Ubrique: population 16, 873 (2011), 330 m above sea level
Settlement in the Ubrique area has been traced back to the Palaeolithic times and there is also evidence of Ibero or pre-Roman settlement. The Roman road still visible today would have connected Ubrique with Acinipo. Along with many other mountain villages, Ubrique was conquered by the soldiers of the Catholic Monarchs in 1485.
In the early 19th century, the villagers fought valiantly against the French occupation lead by Napoleon and many of their names are still remembered by local historians. During this time much of the area’s finest architecture was burned along with archives dating back to the 15th century.
It was in the 17th century that the first leather factories were set up, a craft for which the village has gained world fame.
- Convento de Capuchinos 17th C
- El Castillo de Fátima o Cardela 12th – 13th C
- Ocurris 4th c BC Iberian-Roman (Presently closed)
Villaluenga del Rosario: population 485 (2011), 858 m above sea level, making it the highest in the province of Cádiz .
Founded by the Muslims in 716 and taken by the Christian Monarchs in 1485. It is built on the rugged slopes of an enclosed valley and dominated by the vertical cliffs of Sierra del Caillo. The bullring was built in the 18th C and is the oldest in the province. It is an unusual design, being polygonal rather than circular in shape and the seating is made from the local stone.
The ‘Sima de Villaluenga’ is a sink hole just below the village. There is a sign-posted walk to this rocky, vertical cavern. The initial drop is 60m, and water travelling through the cave system surfaces at Ubrique.
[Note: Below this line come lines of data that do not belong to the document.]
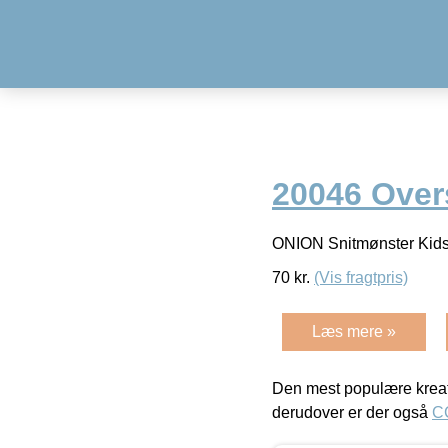
20046 Overs
ONION Snitmønster Kids
70
kr.
(Vis fragtpris)
Læs mere »
Den mest populære kreat
derudover er der også
C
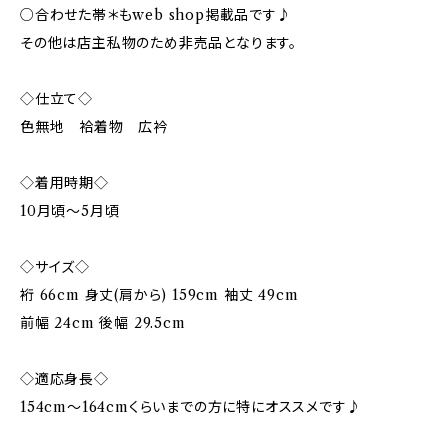
○合わせた帯＊もweb shop掲載品です♪
その他は店主私物のため非売品となります。
◇仕立て◇
色無地 袷着物 広衿
◇着用時期◇
10月頃〜5月頃
◇サイズ◇
裄 66cm 身丈(肩から) 159cm 袖丈 49cm
前幅 24cm 後幅 29.5cm
◇適応身長◇
154cm～164cmくらいまでの方に特にオススメです♪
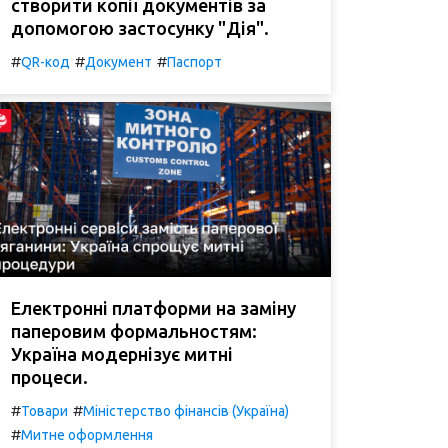
створити копії документів за
допомогою застосунку "Дія".
#
#
#
QR-код
Документ
Паспорт
Електронні платформи на заміну
паперовим формальностям:
Україна модернізує митні
процеси.
#
#
Товари
Міністерство фінансів (Україна)
#
Митне оформлення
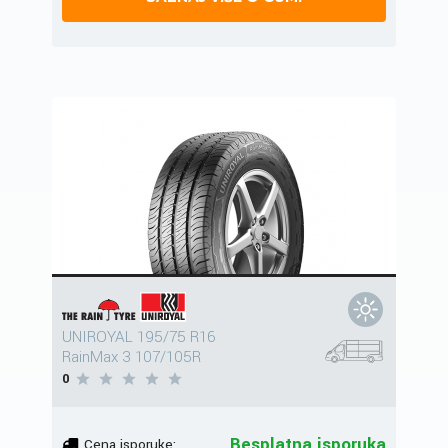
UNIROYAL 195/75 R16
RainMax 3 107/105R
0
Besplatna isporuka
Cena isporuke:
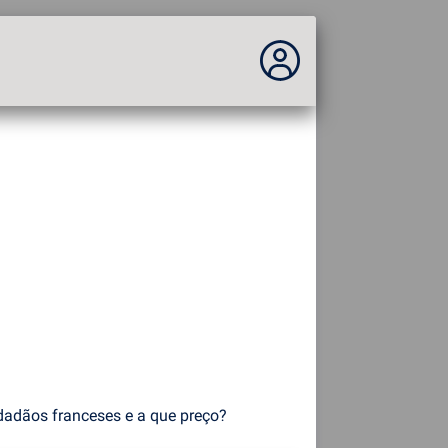
Você não está logado...
Acesso ao site
Tema:
Idioma :
português
FR
EN
ES
PT
DE
AR
RU
dadãos franceses e a que preço?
This valley is popular with cavers.
- Iglesia de San Miguel, 16th C.
- Iglesia del Salvador, was burnt down during the Peninsular War against France and is now used as a cemetery.
- Calzada Medieval, Roman road towards Benaocaz
Zahara de la Sierra: population 1,522 (2011), 500 m above sea level
The castle was built in the 13th Century by the Muslims and rebuilt in the 14th Century. It played a vital role in the conquests and reconquests which took place between 1407 and 1483. It is perched on a hill in a strategic position between Seville and Ronda, on what was the western border of the last Muslim Kingdom in the Peninsula. The views out from the tower are a worthwhile and spectacular reward after a fairly steep ascent.
On the rock above the village, inside the interpretation centre, are the remains from an Iberian cistern, a Roman cistern, a Christian church from the first conquest in 1407, which was replaced by a Mosque and on top of all of those a Christian church which fell into disrepair.
- Capilla de San Juan de Letrán (1958)
- Torre del Reloj (clock tower) 16th c.
- Iglesia de Santa María de la Mesa 17th c.
- El Vinculo, an antique olive oil press on the road to Grazalema.
Acinipo: This is not one of the white villages, Ronda La Vieja or Acinipo was originally an Iberian settlement which came under Roman rule at the end of the Second Punic War around 202 BC with the defeat of General Hannibal and Carthage. Acinipo, as it was known to the Romans, is thought to mean “Amongst the vineyards”. Whilst most of the architectural sights to be seen are from the Roman age, there are also important prehistoric habitation remains with the oldest dating from the Neolithic period of around 4000 years ago through the Copper and Bronze ages.
It is located on a high, easily defensible hill of 999 metres in the Serranía de Ronda. It contains the remarkable remains of the Roman theatre built in the 1st century that include the lower seating levels carved from the very bedrock and much of the original main wall is intact apart from some rather ugly concrete reparation work carried out during the 1980’s.
The tiered seating was sufficient for 2000 people and separate entrances kept the classes apart whilst the main wall would have been adorned with the statues of gods and emperors, the all powerful benefactors that controlled the lives of the citizens.
Acinipo was abandoned in the sixth century after many years of decline starting from the third century. A once powerful city that minted its own coinage and had its own magistrates was left to ruin with the centre of power switching to what is now the town of Ronda. The coins were stamped with a triple bunch of grapes on one side and the word “Acinipo” between ears of wheat on the other side and it is believed the coinage was produced from 56 to 53 BC.
Entry times Tuesday to Saturday: 10.00 to 16.00 (Gates locked at 17.00):
Sunday: 09.00 to 13.00 (Gates locked at 14.00).